Items listed in a dataset:
- - -

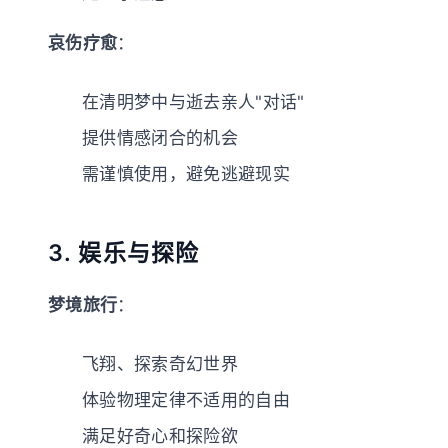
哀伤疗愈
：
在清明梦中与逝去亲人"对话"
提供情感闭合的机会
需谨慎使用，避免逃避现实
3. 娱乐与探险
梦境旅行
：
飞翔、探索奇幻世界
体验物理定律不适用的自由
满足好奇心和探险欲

- - -

Activity: In your copy of the entries above, keep the text exact and leave out the pictures.

Answer for this exercise:
哀伤疗愈
：
在清明梦中与逝去亲人"对话"
提供情感闭合的机会
需谨慎使用，避免逃避现实
3. 娱乐与探险
梦境旅行
：
飞翔、探索奇幻世界
体验物理定律不适用的自由
满足好奇心和探险欲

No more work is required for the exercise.